Skellefteå, Sweden, is home to schools, bridges — even a parking garage — made of wood, and now the burgeoning Arctic Circle city has unveiled one of the tallest timber towers in the world. Designed by the Swedish firm White Arkitekter, Sara Kulturhus was made without the use of cement or steel, constructed almost entirely of timber sourced from trees within 40 miles of the city (all of which have since been replaced). The 20-story Sara is proof not only of timber's structural capabilities but also its potential as a green building material. Over its lifetime, the $110 million center is poised to become one of the world's first carbon-neutral buildings, sequestering carbon and running entirely on renewable resources. The structure also happens to be beautiful.
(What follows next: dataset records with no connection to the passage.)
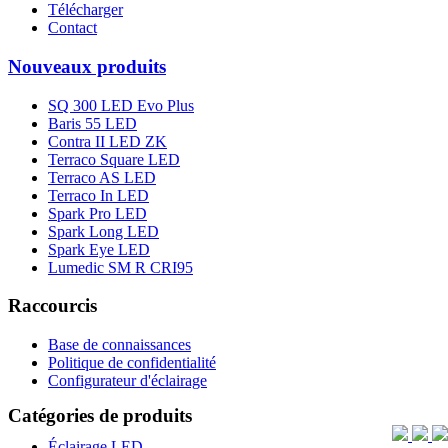
Télécharger
Contact
Nouveaux produits
SQ 300 LED Evo Plus
Baris 55 LED
Contra II LED ZK
Terraco Square LED
Terraco AS LED
Terraco In LED
Spark Pro LED
Spark Long LED
Spark Eye LED
Lumedic SM R CRI95
Raccourcis
Base de connaissances
Politique de confidentialité
Configurateur d'éclairage
Catégories de produits
Éclairage LED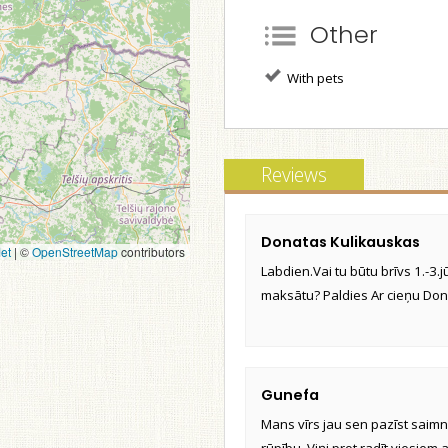
Other
With pets
Reviews
Donatas Kulikauskas
et
|
©
OpenStreetMap
contributors
Labdien.Vai tu būtu brīvs 1.-3.
maksātu? Paldies Ar cieņu Do
Gunefa
Mans vīrs jau sen pazīst saimnie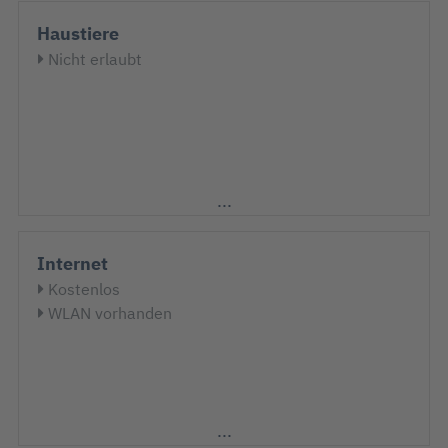
Haustiere
Nicht erlaubt
Internet
Kostenlos
WLAN vorhanden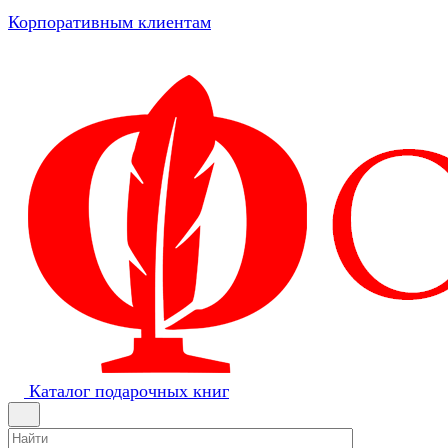
Корпоративным клиентам
Каталог подарочных книг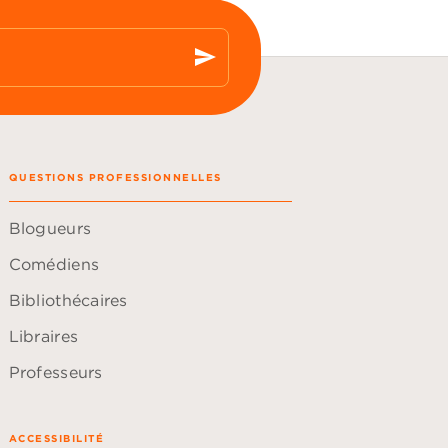
send
QUESTIONS PROFESSIONNELLES
Blogueurs
Comédiens
Bibliothécaires
Libraires
Professeurs
ACCESSIBILITÉ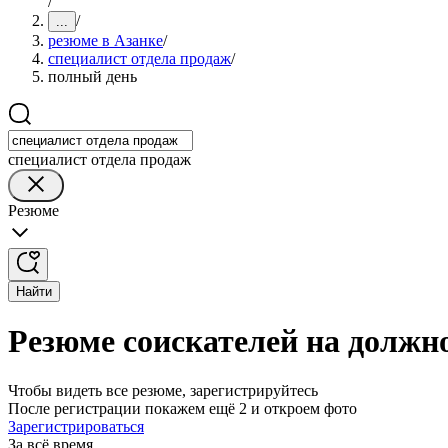
/
/
...
резюме в Азанке
/
специалист отдела продаж
/
полный день
специалист отдела продаж
Резюме
Найти
Резюме соискателей на должно
Чтобы видеть все резюме, зарегистрируйтесь
После регистрации покажем ещё 2 и откроем фото
Зарегистрироваться
За всё время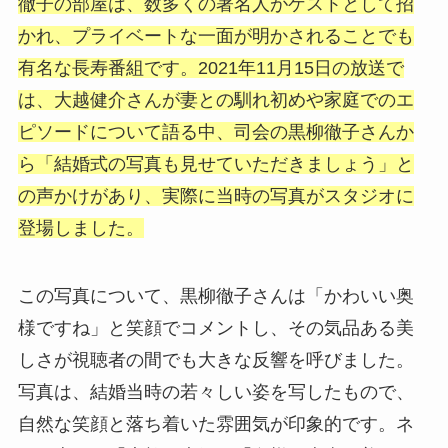
徹子の部屋は、数多くの著名人がゲストとして招
かれ、プライベートな一面が明かされることでも
有名な長寿番組です。2021年11月15日の放送で
は、大越健介さんが妻との馴れ初めや家庭でのエ
ピソードについて語る中、司会の黒柳徹子さんか
ら「結婚式の写真も見せていただきましょう」と
の声かけがあり、実際に当時の写真がスタジオに
登場しました。
この写真について、黒柳徹子さんは「かわいい奥
様ですね」と笑顔でコメントし、その気品ある美
しさが視聴者の間でも大きな反響を呼びました。
写真は、結婚当時の若々しい姿を写したもので、
自然な笑顔と落ち着いた雰囲気が印象的です。ネ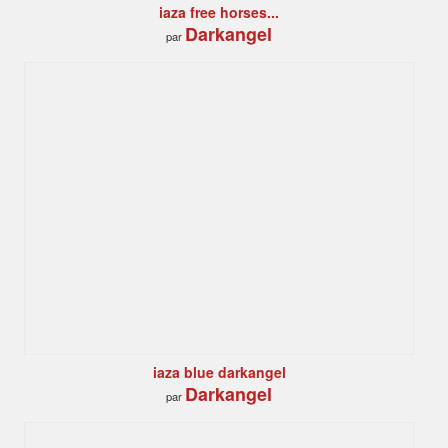
iaza free horses...
Darkangel
par
iaza blue darkangel
Darkangel
par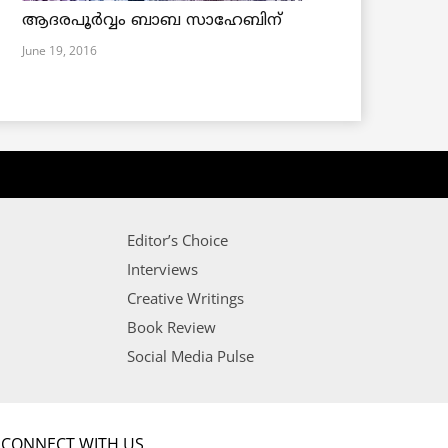
ആദരപൂര്‍വ്വം ബാബ സാഹേബിന്
June 19, 2016
Editor’s Choice
Interviews
Creative Writings
Book Review
Social Media Pulse
CONNECT WITH US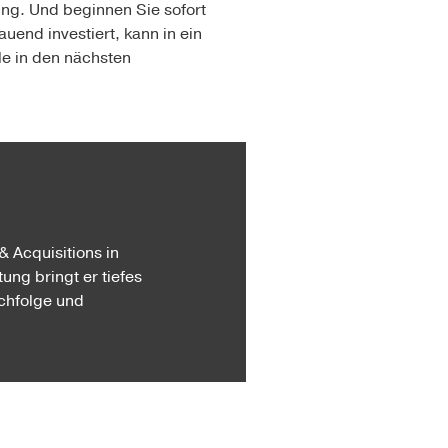
ng. Und beginnen Sie sofort
uend investiert, kann in ein
le in den nächsten
& Acquisitions in
ung bringt er tiefes
chfolge und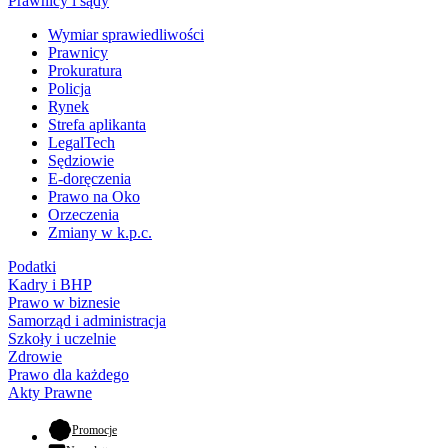
Prawnicy i sądy
Wymiar sprawiedliwości
Prawnicy
Prokuratura
Policja
Rynek
Strefa aplikanta
LegalTech
Sędziowie
E-doręczenia
Prawo na Oko
Orzeczenia
Zmiany w k.p.c.
Podatki
Kadry i BHP
Prawo w biznesie
Samorząd i administracja
Szkoły i uczelnie
Zdrowie
Prawo dla każdego
Akty Prawne
- otwiera się w nowej karcie
Promocje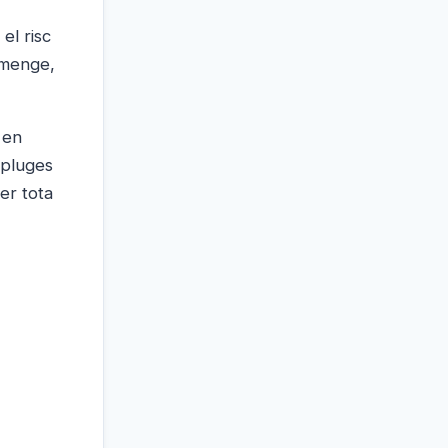
el risc
umenge,
 en
 pluges
er tota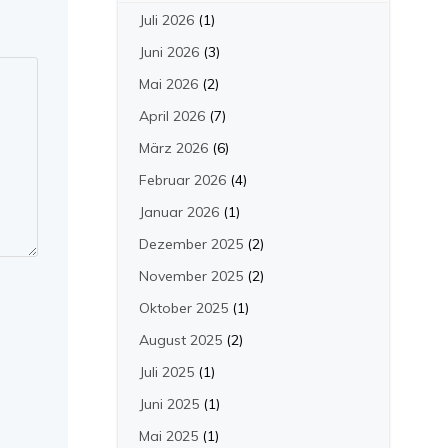
Juli 2026
(1)
Juni 2026
(3)
Mai 2026
(2)
April 2026
(7)
März 2026
(6)
Februar 2026
(4)
Januar 2026
(1)
Dezember 2025
(2)
November 2025
(2)
Oktober 2025
(1)
August 2025
(2)
Juli 2025
(1)
Juni 2025
(1)
Mai 2025
(1)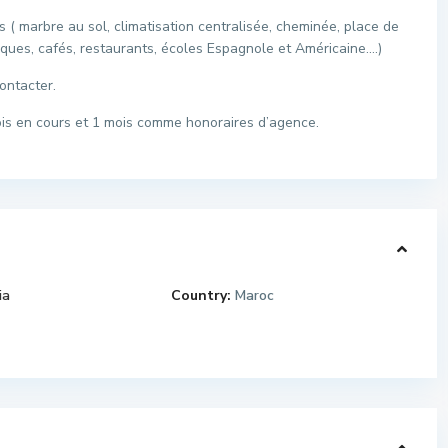
 ( marbre au sol, climatisation centralisée, cheminée, place de
ques, cafés, restaurants, écoles Espagnole et Américaine….)
ontacter.
mois en cours et 1 mois comme honoraires d’agence.
ia
Country:
Maroc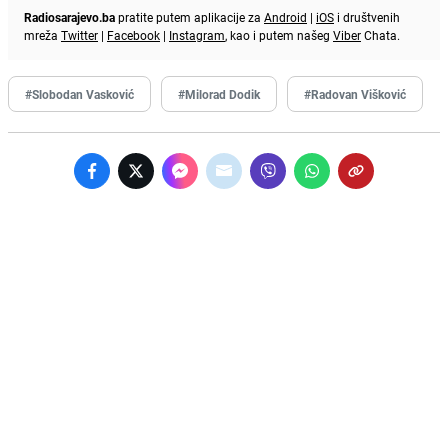
Radiosarajevo.ba
pratite putem aplikacije za
Android
|
iOS
i društvenih
mreža
Twitter
|
Facebook
|
Instagram
, kao i putem našeg
Viber
Chata.
#Slobodan Vasković
#Milorad Dodik
#Radovan Višković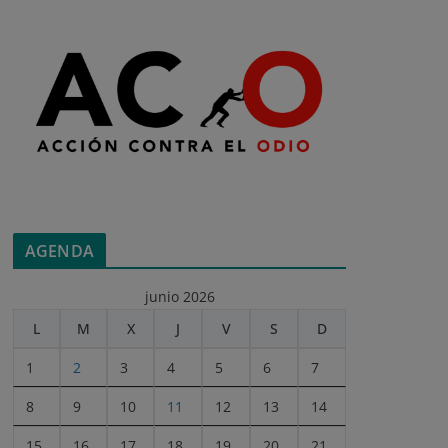
AGENDA
junio 2026
L
M
X
J
V
S
D
1
2
3
4
5
6
7
8
9
10
11
12
13
14
15
16
17
18
19
20
21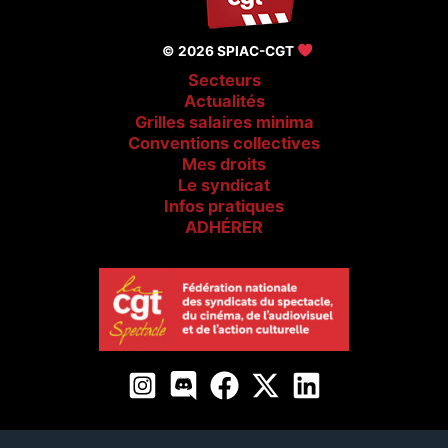
© 2026 SPIAC-CGT
Secteurs
Actualités
Grilles salaires minima
Conventions collectives
Mes droits
Le syndicat
Infos pratiques
ADHÉRER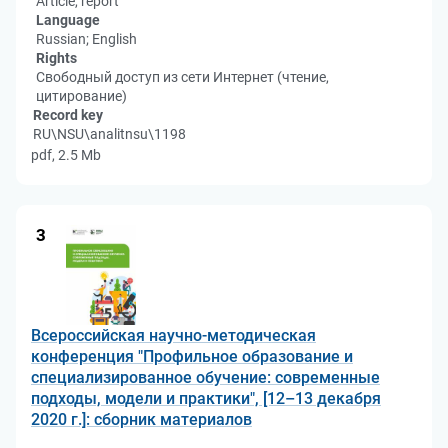
Article, report
Language
Russian; English
Rights
Свободный доступ из сети Интернет (чтение,
цитирование)
Record key
RU\NSU\analitnsu\1198
pdf, 2.5 Mb
3
Всероссийская научно-методическая
конференция "Профильное образование и
специализированное обучение: современные
подходы, модели и практики", [12–13 декабря
2020 г.]: сборник материалов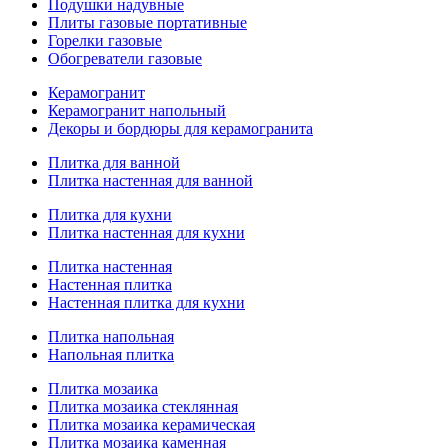
Подушки надувные
Плиты газовые портативные
Горелки газовые
Обогреватели газовые
Керамогранит
Керамогранит напольный
Декоры и бордюры для керамогранита
Плитка для ванной
Плитка настенная для ванной
Плитка для кухни
Плитка настенная для кухни
Плитка настенная
Настенная плитка
Настенная плитка для кухни
Плитка напольная
Напольная плитка
Плитка мозаика
Плитка мозаика стеклянная
Плитка мозаика керамическая
Плитка мозаика каменная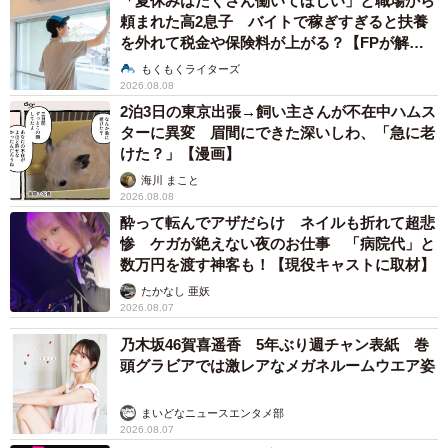
「夏休みはたくさん働いてほしい」と職場から
頼まれた高2息子 バイトで稼ぎすぎると扶養
を外れて税金や保険料が上がる？【FPが解
説】
もくもくライターズ
2026.08.08
2泊3日の東京出張→飼い主さんが不在中ハムス
ターに異変 眉間にできた深いしわ、「急に老
けた？」【漫画】
海川 まこと
2026.08.08
酔って転んでアザだらけ ネイルも折れて超悲
惨 ケガが絶えない夜のお仕事 「病院代」と
数万円を渡す神客も！【現役キャストに取材】
たかなし 亜妖
2026.08.07
乃木坂46賀喜遥香 5年ぶり週チャン表紙 巻
頭グラビアでは激レアなメガネルームウエア姿
まいどなニュースエンタメ部
2026.08.07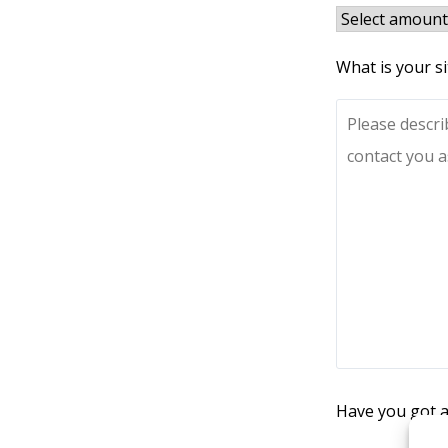
What is your s
Have you got a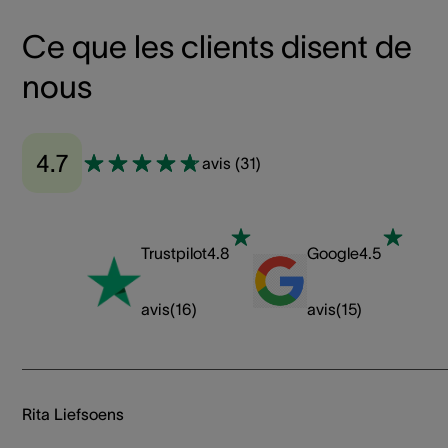
Ce que les clients disent de
nous
4.7
avis
(
31
)
Trustpilot
4.8
Google
4.5
avis
(
16
)
avis
(
15
)
Rita Liefsoens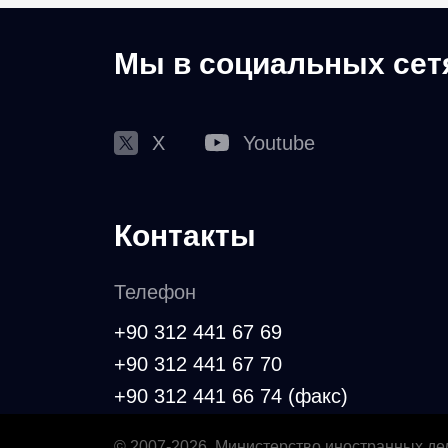
Мы в социальных сет
X
Youtube
Контакты
Телефон
+90 312 441 67 69
+90 312 441 67 70
+90 312 441 66 74 (факс)
© 2007-2026, Министерство иностранных де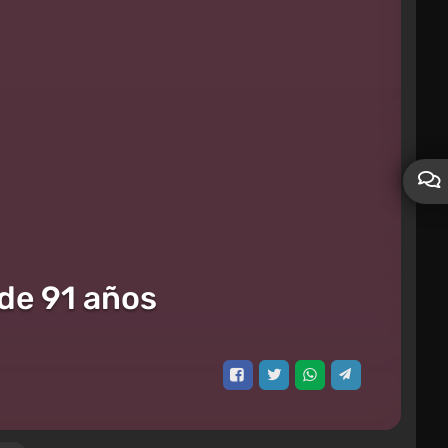
 de 91 años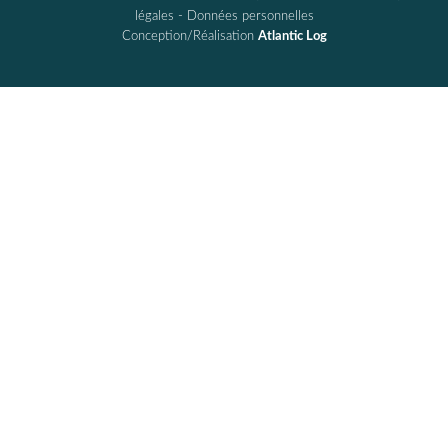
légales
-
Données personnelles
Conception/Réalisation
Atlantic Log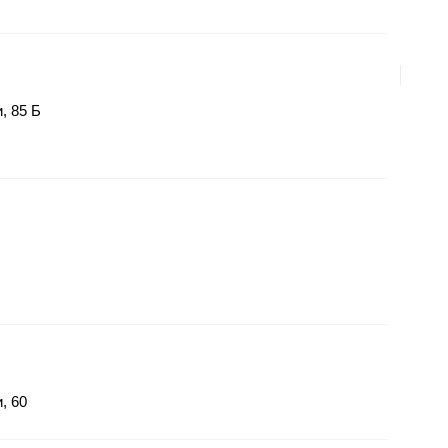
, 85 Б
, 60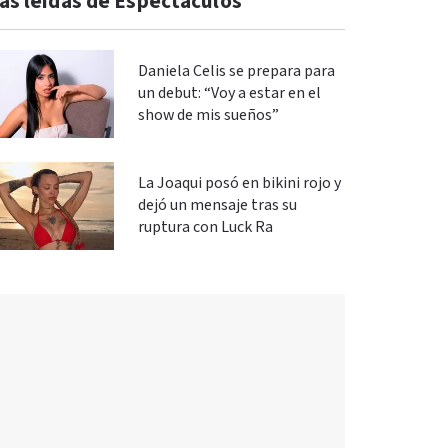
ás leidas de Espectáculos
Daniela Celis se prepara para
un debut: “Voy a estar en el
show de mis sueños”
La Joaqui posó en bikini rojo y
dejó un mensaje tras su
ruptura con Luck Ra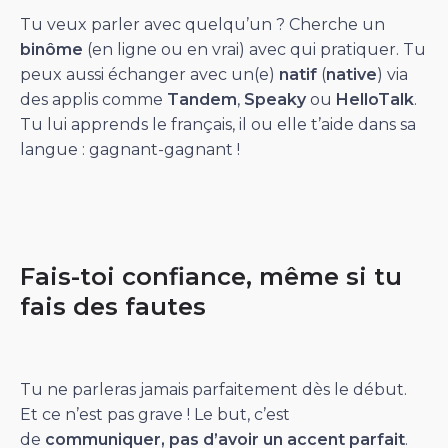
Tu veux parler avec quelqu’un ? Cherche un
binôme
(en ligne ou en vrai) avec qui pratiquer. Tu
peux aussi échanger avec un(e)
natif
(
native
) via
des applis comme
Tandem
,
Speaky
ou
HelloTalk
.
Tu lui apprends le français, il ou elle t’aide dans sa
langue : gagnant-gagnant !
Fais-toi confiance, même si tu
fais des fautes
Tu ne parleras jamais parfaitement dès le début.
Et ce n’est pas grave ! Le but, c’est
de
communiquer, pas d’avoir un accent parfait
.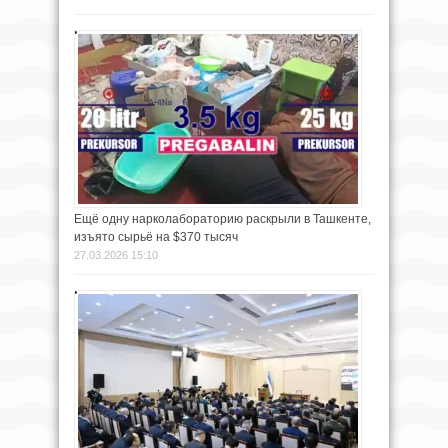
Ещё одну нарколабораторию раскрыли в Ташкенте,
изъято сырьё на $370 тысяч
27.03.2026 15:10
Interiors are a vision of minimalist hygge, with a striking timber-lined theater, museum, library, and conference center, plus the 205-room Wood Hotel, which has three restaurants and a spa. "Sara stands as a showcase, leading the way in the transition to carbon-neutral construction," says Robert Schmitz, a partner at White Arkitekter. "It shows that it is possible, and economically viable, to build sustainably with timber." — Heidi Mitchell

Pontido Village in Val Bavona, Switzerland
Pontido village, in Val Bavona, Switzerland, which uses only green energy sources. | Credit: Jan Geerk/Courtesy of Switzerland Tourism

Val Bavona

In the 1950s, the residents of this valley in the Swiss Alps turned down the opportunity to connect to the country's electrical grid. The reason they gave was straightforward: electricity was a luxury they could live without. The result is a stunning glacial landscape that looks much like it did centuries ago. Though living in Val Bavona can be challenging — the winters are harsh, so residents pass December through March in warmer climes — the community is driven to maintain a simpler, and greener, way of life. Today they rely on solar panels, water turbines, and natural gas to provide some of their energy, but on most nights, the valley is lit by candles. Visitors can experience it on a six-mile walk through all 12 of the region's villages, passing pastures dotted with cows, stone houses, and churches that date back to the 16th century. At the head of the valley, a return to modern technology awaits: San Carlo's cable car links Bavona to the lakeside town of Robiei (and the national grid). —  H.M.